Exercise brief ▸ Copy the entries below word for word, minus the pictures.

Records supplied: Begin

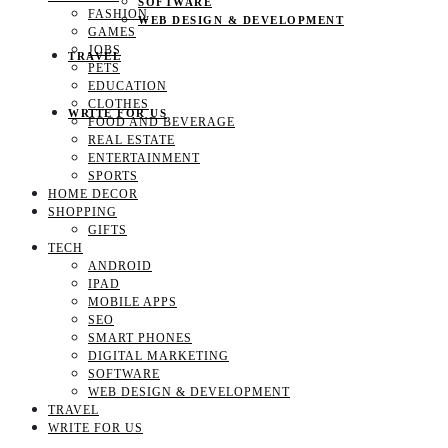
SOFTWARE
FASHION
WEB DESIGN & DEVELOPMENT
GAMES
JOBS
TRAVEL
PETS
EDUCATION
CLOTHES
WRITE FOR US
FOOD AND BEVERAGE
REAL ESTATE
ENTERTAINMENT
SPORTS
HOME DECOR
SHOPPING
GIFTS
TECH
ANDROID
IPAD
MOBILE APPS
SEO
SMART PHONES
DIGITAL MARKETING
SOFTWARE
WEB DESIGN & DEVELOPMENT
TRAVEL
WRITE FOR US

Records supplied: End

Task solution ▸
SOFTWARE
FASHION
WEB DESIGN & DEVELOPMENT
GAMES
JOBS
TRAVEL
PETS
EDUCATION
CLOTHES
WRITE FOR US
FOOD AND BEVERAGE
REAL ESTATE
ENTERTAINMENT
SPORTS
HOME DECOR
SHOPPING
GIFTS
TECH
ANDROID
IPAD
MOBILE APPS
SEO
SMART PHONES
DIGITAL MARKETING
SOFTWARE
WEB DESIGN & DEVELOPMENT
TRAVEL
WRITE FOR US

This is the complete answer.